Carlos Emilio Juan Zurita y Delgado, Duke of Soria and Hernani (born 9 October 1943), is a Spanish physician and the husband of Infanta Margarita, Duchess of Soria. He is a brother-in-law of King Juan Carlos I and the uncle of the current Spanish king, Felipe VI.

He was born to aristocrats Carlos Zurita y González-Vidalte and wife María del Carmen Delgado y Fernández de Santaella in Antequera, Málaga, Spain.

The Duke of Soria is a retired medical doctor, as his father, and was a specialist in the respiratory and circulatory system.

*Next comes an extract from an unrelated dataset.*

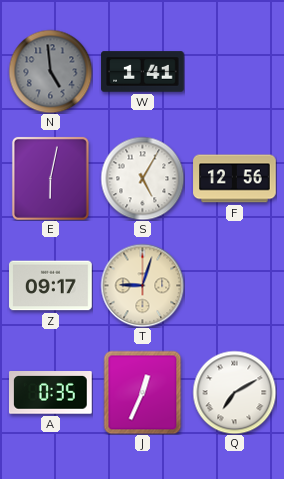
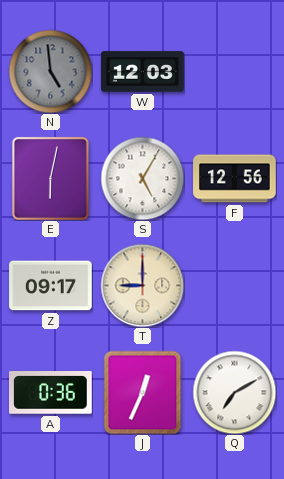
W: 1:41 -> 12:03
T: 9:03 -> 9:00
A: 0:35 -> 0:36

He studied at the medical faculty of the University of Seville, where he obtained a licentiate in medicine with accompanying award "Premio Extraordinario de Licenciatura" for extraordinary merit in 1967. He received his doctorate with a scholarship at the Spanish College in Bologna, Italy. In 1971, the duke gained the position of teacher service manager of the Spanish National College of the Thorax Illness.

He married Infanta Margarita, on 12 October 1972 in Estoril at St. Anthony's Church. They have two children:

- Don Alfonso Juan Carlos Zurita y de Borbón (b. Madrid, 9 August 1973).
- Doña María Sofía Emilia Carmen Zurita y de Borbón (b. Madrid, 16 September 1975). She has a son, Carlos, born on 28 April 2018 in Madrid.

In 1989, the Duke and the Duchess of Soria created the Fundación Cultural Duques de Soria (The Duke and Duchess of Soria Cultural Foundation), its objective is to stimulate the Spanish language and culture. The Foundation cooperates with universities and Spanish cultural institutions to contribute to the cultural and scientific development in Spain.

The Duke of Soria is President of the Spanish Federation of the Museums Friends Associations and President of the Friends of Prado Museum Foundation. He is also a member of the Spanish Royal Academy of Medicine.

In 2003, the Duke and Duchess of Soria were awarded the Grand Cross of the Order of Alfonso X the Wise for their work in promoting science and culture.

In 2013, Queen Sofia presided over an act of homage to Carlos, for his 25 years at the head of the Friends of the Prado Museum Foundation. The event was attended by his wife, the Infanta Margarita, and his two children, Alfonso and María.

==Honours==

In 2003, the Duke and Duchess of Soria were appointed Grand Cross of the Order of Alfonso X the Wise of Spain.